In the data below, find each line that contains the word "guitarras" and copy it.
********
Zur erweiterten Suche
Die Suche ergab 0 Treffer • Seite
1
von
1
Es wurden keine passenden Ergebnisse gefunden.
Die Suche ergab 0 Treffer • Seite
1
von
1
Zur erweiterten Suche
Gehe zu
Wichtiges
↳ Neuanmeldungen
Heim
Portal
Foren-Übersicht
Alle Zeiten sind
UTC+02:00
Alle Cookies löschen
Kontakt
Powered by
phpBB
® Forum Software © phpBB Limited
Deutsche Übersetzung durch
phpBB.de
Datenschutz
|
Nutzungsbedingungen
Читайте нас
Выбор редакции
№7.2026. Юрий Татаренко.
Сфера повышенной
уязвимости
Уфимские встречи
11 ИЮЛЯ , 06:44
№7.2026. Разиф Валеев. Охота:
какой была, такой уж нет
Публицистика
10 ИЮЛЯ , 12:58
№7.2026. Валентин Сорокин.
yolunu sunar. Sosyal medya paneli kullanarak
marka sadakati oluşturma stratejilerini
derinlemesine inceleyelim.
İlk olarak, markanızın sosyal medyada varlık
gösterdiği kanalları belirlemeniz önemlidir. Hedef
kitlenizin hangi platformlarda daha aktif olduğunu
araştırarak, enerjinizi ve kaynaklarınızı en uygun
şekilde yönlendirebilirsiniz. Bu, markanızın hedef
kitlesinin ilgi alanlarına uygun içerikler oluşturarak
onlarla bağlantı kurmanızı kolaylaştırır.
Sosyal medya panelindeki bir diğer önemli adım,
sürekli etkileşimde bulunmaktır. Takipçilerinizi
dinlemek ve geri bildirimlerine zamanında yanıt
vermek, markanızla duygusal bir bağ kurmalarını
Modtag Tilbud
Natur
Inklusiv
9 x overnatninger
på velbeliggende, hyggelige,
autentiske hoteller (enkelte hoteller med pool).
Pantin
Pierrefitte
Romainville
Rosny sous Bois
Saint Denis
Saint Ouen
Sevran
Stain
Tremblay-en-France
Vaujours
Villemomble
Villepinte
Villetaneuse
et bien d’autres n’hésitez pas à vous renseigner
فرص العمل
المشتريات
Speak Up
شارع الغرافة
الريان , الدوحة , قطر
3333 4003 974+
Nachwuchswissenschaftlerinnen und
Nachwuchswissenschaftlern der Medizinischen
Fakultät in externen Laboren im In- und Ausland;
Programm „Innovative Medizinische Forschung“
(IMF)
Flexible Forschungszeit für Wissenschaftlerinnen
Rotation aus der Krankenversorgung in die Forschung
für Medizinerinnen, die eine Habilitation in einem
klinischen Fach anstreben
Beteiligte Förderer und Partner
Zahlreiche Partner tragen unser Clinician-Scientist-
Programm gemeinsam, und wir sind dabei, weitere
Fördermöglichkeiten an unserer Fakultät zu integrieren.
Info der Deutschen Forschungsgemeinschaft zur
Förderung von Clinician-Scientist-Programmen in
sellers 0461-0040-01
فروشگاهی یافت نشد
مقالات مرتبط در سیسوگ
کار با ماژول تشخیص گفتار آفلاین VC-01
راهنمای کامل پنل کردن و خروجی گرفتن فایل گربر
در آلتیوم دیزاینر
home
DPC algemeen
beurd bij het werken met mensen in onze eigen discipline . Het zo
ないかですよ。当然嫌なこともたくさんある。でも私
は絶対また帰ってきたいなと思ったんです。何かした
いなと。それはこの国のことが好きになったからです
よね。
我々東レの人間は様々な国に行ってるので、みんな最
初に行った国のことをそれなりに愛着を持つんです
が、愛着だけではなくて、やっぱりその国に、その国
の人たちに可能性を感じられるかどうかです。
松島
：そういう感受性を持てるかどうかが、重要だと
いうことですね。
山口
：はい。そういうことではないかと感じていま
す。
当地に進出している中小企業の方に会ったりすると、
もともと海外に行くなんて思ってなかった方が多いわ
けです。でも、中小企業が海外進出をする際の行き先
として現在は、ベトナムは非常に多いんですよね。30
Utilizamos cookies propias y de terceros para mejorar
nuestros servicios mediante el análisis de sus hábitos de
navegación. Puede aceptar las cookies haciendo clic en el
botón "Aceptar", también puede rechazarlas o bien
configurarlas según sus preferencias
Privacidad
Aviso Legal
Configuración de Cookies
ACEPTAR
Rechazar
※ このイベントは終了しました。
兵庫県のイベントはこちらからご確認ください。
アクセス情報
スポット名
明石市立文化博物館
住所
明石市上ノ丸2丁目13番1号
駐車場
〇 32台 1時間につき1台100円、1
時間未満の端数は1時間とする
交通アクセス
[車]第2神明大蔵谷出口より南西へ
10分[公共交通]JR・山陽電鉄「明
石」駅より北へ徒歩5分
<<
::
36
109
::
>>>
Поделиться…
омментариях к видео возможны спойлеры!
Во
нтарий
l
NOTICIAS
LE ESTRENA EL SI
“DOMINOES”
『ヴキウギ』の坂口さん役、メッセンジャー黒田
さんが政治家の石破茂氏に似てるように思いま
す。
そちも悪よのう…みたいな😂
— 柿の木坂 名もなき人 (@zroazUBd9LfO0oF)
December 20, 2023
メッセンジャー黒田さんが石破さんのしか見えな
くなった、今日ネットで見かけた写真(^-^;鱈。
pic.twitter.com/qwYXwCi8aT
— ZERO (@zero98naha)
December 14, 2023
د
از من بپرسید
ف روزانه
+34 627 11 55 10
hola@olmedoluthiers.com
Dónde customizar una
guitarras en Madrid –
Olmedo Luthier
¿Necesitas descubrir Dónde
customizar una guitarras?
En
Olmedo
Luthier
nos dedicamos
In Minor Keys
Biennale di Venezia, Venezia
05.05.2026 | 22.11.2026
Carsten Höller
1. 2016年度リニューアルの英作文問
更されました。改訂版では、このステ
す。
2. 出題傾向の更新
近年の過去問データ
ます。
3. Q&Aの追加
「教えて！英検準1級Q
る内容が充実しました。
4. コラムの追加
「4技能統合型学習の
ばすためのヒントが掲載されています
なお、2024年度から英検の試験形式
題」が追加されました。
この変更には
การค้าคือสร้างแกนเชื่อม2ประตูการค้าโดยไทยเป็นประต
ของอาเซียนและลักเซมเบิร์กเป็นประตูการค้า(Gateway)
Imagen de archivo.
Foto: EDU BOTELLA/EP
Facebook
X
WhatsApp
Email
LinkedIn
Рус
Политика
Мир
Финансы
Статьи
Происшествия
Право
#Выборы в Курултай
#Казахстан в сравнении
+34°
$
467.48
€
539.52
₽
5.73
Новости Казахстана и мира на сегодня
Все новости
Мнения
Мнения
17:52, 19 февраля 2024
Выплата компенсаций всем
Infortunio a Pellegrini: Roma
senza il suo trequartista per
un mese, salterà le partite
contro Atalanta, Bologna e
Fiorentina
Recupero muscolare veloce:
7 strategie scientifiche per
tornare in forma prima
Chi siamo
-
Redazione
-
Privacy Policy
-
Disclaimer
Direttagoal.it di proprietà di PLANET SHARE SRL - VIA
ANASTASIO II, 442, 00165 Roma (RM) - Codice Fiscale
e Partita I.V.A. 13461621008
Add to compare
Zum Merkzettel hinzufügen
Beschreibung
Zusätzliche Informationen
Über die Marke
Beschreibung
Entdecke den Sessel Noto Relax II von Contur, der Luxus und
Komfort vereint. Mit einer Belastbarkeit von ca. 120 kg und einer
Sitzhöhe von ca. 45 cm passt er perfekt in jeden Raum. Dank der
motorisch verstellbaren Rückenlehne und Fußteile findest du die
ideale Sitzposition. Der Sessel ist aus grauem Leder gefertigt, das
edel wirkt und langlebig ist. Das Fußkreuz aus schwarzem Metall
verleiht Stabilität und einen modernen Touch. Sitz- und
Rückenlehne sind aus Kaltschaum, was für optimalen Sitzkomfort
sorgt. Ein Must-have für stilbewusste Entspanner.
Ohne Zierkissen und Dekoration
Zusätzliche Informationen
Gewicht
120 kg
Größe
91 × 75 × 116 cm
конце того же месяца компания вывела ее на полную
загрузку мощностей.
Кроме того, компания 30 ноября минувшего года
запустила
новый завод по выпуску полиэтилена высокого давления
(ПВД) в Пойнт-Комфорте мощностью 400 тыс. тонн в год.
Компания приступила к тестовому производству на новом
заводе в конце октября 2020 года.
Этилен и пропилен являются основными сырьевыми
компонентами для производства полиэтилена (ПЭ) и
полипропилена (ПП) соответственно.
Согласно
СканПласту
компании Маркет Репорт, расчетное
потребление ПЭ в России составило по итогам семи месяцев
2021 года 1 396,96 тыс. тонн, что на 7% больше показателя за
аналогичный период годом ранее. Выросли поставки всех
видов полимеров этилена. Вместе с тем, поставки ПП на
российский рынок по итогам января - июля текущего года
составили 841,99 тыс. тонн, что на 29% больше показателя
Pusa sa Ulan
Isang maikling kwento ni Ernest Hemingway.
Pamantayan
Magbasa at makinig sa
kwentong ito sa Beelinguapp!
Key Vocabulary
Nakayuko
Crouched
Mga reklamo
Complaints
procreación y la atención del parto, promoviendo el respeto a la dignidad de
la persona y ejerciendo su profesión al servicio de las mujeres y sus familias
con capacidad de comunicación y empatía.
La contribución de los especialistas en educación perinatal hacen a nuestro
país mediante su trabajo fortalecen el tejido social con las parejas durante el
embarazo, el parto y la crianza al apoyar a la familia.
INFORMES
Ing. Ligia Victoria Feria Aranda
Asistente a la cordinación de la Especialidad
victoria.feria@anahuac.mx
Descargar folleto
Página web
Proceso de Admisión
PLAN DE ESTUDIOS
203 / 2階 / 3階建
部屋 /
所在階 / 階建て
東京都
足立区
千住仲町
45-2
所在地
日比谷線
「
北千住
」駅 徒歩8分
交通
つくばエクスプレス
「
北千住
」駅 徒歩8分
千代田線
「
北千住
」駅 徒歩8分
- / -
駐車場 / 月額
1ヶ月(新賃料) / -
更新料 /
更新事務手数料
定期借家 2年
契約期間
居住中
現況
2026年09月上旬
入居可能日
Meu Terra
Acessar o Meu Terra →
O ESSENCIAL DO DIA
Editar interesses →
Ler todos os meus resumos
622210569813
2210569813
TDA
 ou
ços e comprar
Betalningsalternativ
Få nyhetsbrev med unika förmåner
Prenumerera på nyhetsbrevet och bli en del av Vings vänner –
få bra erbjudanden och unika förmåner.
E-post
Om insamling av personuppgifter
********
=== EXERCISE SOLUTION ===
guitarras en Madrid –
customizar una guitarras?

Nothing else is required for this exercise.